# I Length Contraction and Time Dilation beyond the Planck scale

1. Jan 21, 2017

### Flatland

If an object was travelling fast enough relative to an observer such that it's length is contracted down to the planck scale (as with time), I would imagine that any further increase in speed would result in no more observable relativistic effects? Please correct me if I'm wrong.

2. Jan 21, 2017

### Ibix

No. There's no limit to speed in relativity except that it must be below c for a massive object and exactly c for a massless one. There is no problem with something being shorter than the Planck length (except that you might want to calculate the speed needed to shrink even an atom down to that size).

The Planck length is not "the shortest possible length". It's merely a "natural" unit of length composed of various fundamental constants.

3. Jan 21, 2017

### Flatland

But if it did contract beyond the planck length it would be physically impossible to measure?

4. Jan 21, 2017

### julian

You want to evoke quantum gravity theories that predict no physical relevance to scales below the Planck scale?

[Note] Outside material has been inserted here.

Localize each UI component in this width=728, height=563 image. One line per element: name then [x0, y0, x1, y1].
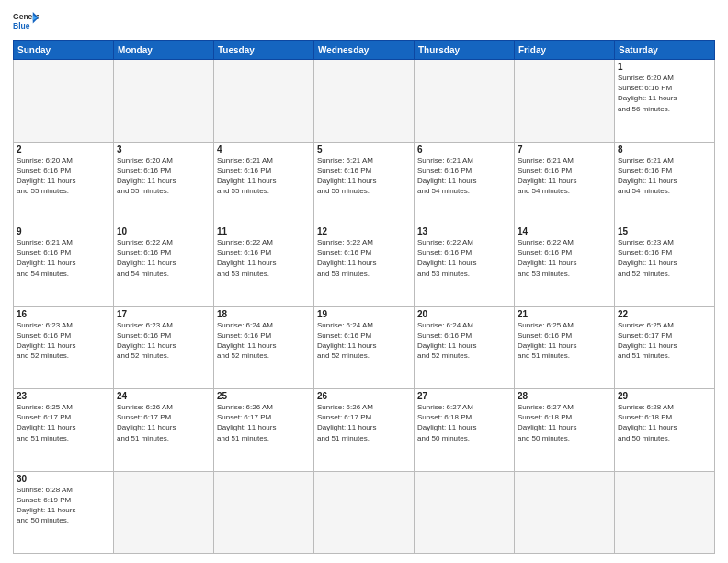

There are the doubly special relativity theories (DSR). These are modifications of special relativity in which some particular value of energy/momentum, in addition to the speed of light, is an invariant.

However, Carlo Rovelli has argued (in the context of loop quantum gravity) that a minimal length (or area) doesn't contradict Lorentz invariance. Length and area operators are not classical quantities. They are quantum observables. If an observer measures a system as having the Plank length, it means that the system is in an eigenstate of the length operator $L$. A boosted observer who measures the length of the same system is measuring a different observable $L'$, which generally does not commute with $L$. If the system is in an eigenstate of $L$, then generally it will not be in an eigenstate of $L'$. The eigenvalues of $L'$ will however be the same as the eigenvalues of $L$ (including the minimal value).

5. Jan 21, 2017

### Ibix

I have no idea how you'd directly measure the length of something even many orders of magnitude larger than that, even if it weren't moving at 0.999999999c or whatever. One could presumably build a chain of rulers moving at progressively higher speeds, each measuring the apparent length of the next, until you have one travelling at a comparable speed to your Planck-length-contracted atom that can measure it.

Relativity has no problem with things being as length contracted as you want. As far as beyond-relativity models go, you should ask in the Beyond the Standard Model forum.